MS Game Stack offers a multiplatform set of tools (some for Playstation too), so it probably could help HDDs too in some capacity, when they're ready to offer it.
So why having an ultra fast SSD ? [emoji6]
Well, there's an awful lot more than textures you may want to stream, and you'll still be streaming lots of texture data even if you wanted to up-res say you final, highest res mip-level. And if there was no benefit to saying on transfers from, say the XSX SSD, why would Sony have shot for something more than twice as fast?
I see ML for textures something more useful in Stadia-like consoles.
Trouble there is you've already gone past the texture sampling stage, and are at the point of a final image.

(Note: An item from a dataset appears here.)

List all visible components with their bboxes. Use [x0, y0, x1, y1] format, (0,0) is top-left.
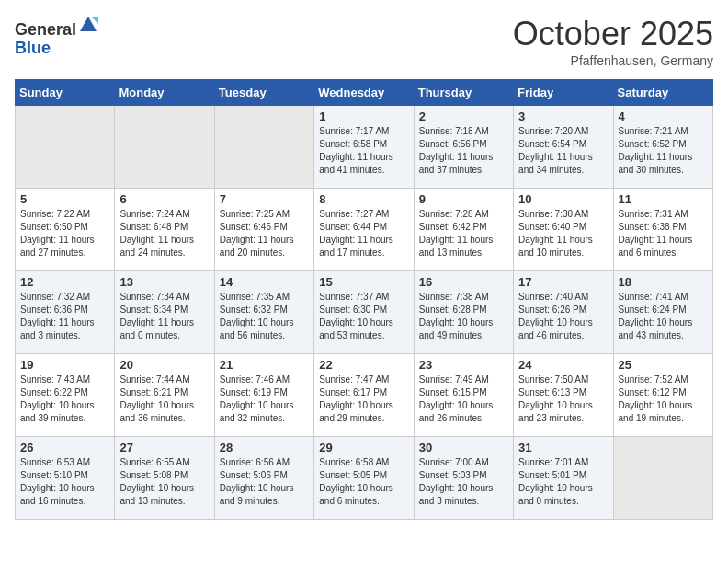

But you do raise a very interesting point that have a DLSS like step in a Stadia like mini console could be a really cool step to improve the service.
For example, a 2060 is a fairly large chip but if you were to strip out everything but the tensor cores required to DLSS a good base image up to a very high quality 1080p, and you'd have a better output than current Stadia, with probably lower rendering requirements, lower power requirements, and lower latency and transmission BW than they currently do for the low quality stuff they currently send out.
Maybe the future of streaming boxes is a basically a little tensor box ....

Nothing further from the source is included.